(The input)

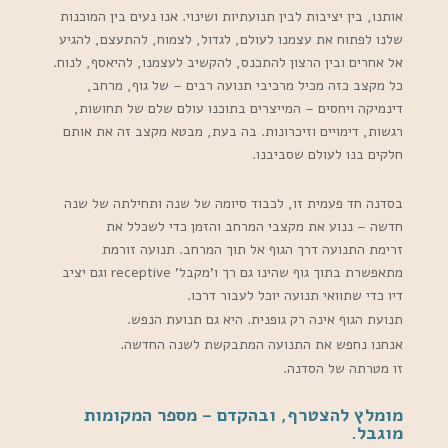
אותנו, בין יציבות לבין תנועתיות ושינוי. אנו נעים בין המוכנות
שלנו לפתוח את עצמנו לעולם, לגדול, לצמוח, להתעצם, להגיע
אל אחרים ובין הרצון להתכנס, להקשיב לעצמנו, להיאסף, לנוח.
כל מקצב כזה מכיל מרכיבי תנועה רבים – של גוף, מרחב,
דינמיקה ויחסים – המייצרים בתוכנו עולם שלם של תחושות,
רגשות, דימויים וזיכרונות. בה בעת, מבטא מקצב זה את אותם
חלקים בנו לעולם שסביבנו.
בסדנה חד פעמית זו, לכבוד סיומה של שנה ותחילתה של שנה
חדשה – ננוע את מקצבי המרחב והזמן כדי לשכלל את
זרימת התנועה דרך הגוף אל תוך המרחב. תנועה זורמת
מתאפשרת בתוך גוף שהינו גם רך ו’מקבל’ receptive וגם יציב
דיו כדי שתוואי תנועה יוכל לעבור דרכו.
תנועת הגוף אינה רק גופנית. היא גם תנועת הנפש.
אנחנו נחפש את התנועה המתבקשת לשנה החדשה.
זו מטרתה של הסדנה.
מומלץ להצטרף, ובהקדם – מספר המקומות
מוגבל.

(End The input)

_Exercise details_
Your answer is an exact copy of the records above, stripped of pictures.

_Answer space_
אותנו, בין יציבות לבין תנועתיות ושינוי. אנו נעים בין המוכנות
שלנו לפתוח את עצמנו לעולם, לגדול, לצמוח, להתעצם, להגיע
אל אחרים ובין הרצון להתכנס, להקשיב לעצמנו, להיאסף, לנוח.
כל מקצב כזה מכיל מרכיבי תנועה רבים – של גוף, מרחב,
דינמיקה ויחסים – המייצרים בתוכנו עולם שלם של תחושות,
רגשות, דימויים וזיכרונות. בה בעת, מבטא מקצב זה את אותם
חלקים בנו לעולם שסביבנו.
בסדנה חד פעמית זו, לכבוד סיומה של שנה ותחילתה של שנה
חדשה – ננוע את מקצבי המרחב והזמן כדי לשכלל את
זרימת התנועה דרך הגוף אל תוך המרחב. תנועה זורמת
מתאפשרת בתוך גוף שהינו גם רך ו’מקבל’ receptive וגם יציב
דיו כדי שתוואי תנועה יוכל לעבור דרכו.
תנועת הגוף אינה רק גופנית. היא גם תנועת הנפש.
אנחנו נחפש את התנועה המתבקשת לשנה החדשה.
זו מטרתה של הסדנה.
מומלץ להצטרף, ובהקדם – מספר המקומות
מוגבל.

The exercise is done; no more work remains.